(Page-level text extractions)
*** Block opens ***
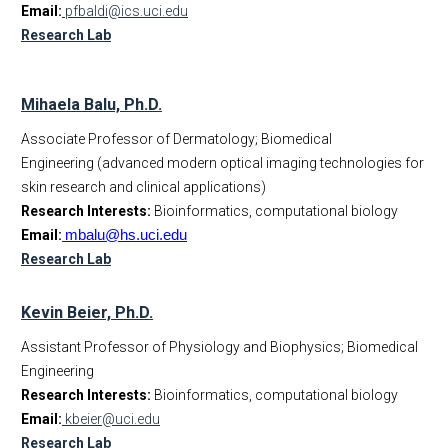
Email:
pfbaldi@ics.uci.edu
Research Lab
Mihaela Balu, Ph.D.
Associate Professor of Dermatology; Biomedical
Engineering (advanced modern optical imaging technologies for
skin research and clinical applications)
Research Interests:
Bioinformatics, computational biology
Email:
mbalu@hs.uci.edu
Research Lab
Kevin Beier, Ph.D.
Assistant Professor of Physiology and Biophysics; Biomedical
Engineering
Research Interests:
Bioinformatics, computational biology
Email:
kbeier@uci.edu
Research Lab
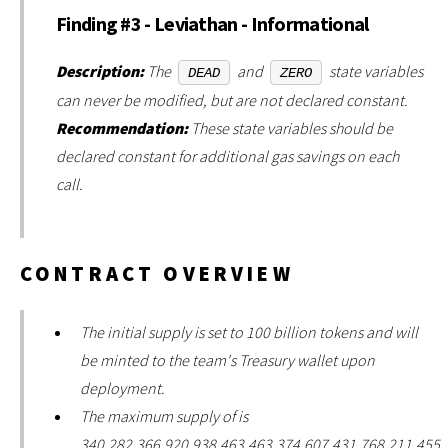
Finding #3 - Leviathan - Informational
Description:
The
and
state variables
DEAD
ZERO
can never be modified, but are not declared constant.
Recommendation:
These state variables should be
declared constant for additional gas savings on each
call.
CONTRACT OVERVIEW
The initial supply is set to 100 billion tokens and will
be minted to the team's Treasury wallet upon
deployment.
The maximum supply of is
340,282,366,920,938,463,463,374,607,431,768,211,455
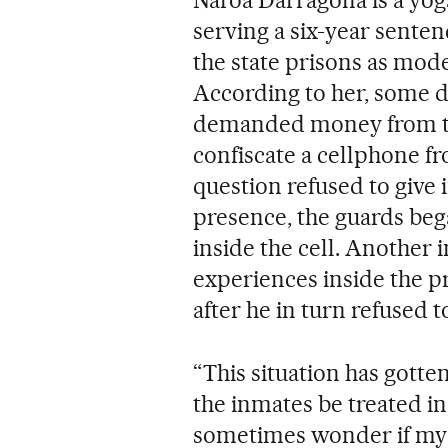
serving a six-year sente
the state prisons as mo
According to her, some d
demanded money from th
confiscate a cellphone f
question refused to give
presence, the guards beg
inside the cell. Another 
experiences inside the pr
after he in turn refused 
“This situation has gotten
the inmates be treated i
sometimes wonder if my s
*** Block closes ***
*** Block opens ***
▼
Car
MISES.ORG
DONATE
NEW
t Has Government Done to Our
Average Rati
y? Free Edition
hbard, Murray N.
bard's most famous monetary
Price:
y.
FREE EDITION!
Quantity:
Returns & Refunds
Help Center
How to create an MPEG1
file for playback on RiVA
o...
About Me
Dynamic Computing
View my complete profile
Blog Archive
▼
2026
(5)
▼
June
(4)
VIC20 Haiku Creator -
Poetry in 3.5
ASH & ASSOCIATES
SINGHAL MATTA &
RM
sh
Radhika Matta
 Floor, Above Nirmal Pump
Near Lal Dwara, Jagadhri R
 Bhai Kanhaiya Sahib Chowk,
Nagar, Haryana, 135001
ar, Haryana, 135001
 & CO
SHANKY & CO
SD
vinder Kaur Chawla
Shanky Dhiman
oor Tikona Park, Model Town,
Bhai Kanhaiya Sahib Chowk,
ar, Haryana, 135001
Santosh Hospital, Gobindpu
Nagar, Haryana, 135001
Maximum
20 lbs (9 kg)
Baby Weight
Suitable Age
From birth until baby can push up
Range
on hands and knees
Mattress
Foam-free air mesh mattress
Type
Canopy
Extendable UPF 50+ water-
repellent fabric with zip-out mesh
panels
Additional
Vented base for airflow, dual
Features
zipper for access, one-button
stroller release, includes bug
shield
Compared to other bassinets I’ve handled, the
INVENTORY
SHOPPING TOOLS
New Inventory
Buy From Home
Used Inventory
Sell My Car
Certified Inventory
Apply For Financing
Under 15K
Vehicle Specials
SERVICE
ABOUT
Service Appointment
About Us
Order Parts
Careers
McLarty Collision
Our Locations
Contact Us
*** Block closes ***
Work task |
Reproduce exactly the section above that begins at the line containing "Average Rati" and ends at the line containing "Radhika Matta", leaving out all other lines.

Task result |
Average Rati
y? Free Edition
hbard, Murray N.
bard's most famous monetary
Price:
y.
FREE EDITION!
Quantity:
Returns & Refunds
Help Center
How to create an MPEG1
file for playback on RiVA
o...
About Me
Dynamic Computing
View my complete profile
Blog Archive
▼
2026
(5)
▼
June
(4)
VIC20 Haiku Creator -
Poetry in 3.5
ASH & ASSOCIATES
SINGHAL MATTA &
RM
sh
Radhika Matta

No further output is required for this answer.